◆ Description of the task
Quote the records that follow in full and exactly; leave out the pictures.

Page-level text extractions
*****
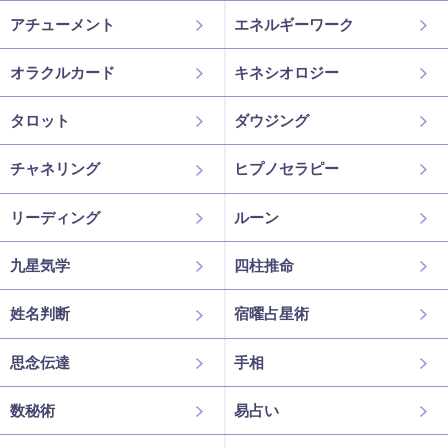
アチューメント
エネルギーワーク
オラクルカード
キネシオロジー
タロット
ダウジング
チャネリング
ヒプノセラピー
リーディング
ルーン
九星気学
四柱推命
姓名判断
宿曜占星術
思念伝達
手相
数秘術
易占い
*****
◆ Exercise output
アチューメント
エネルギーワーク
オラクルカード
キネシオロジー
タロット
ダウジング
チャネリング
ヒプノセラピー
リーディング
ルーン
九星気学
四柱推命
姓名判断
宿曜占星術
思念伝達
手相
数秘術
易占い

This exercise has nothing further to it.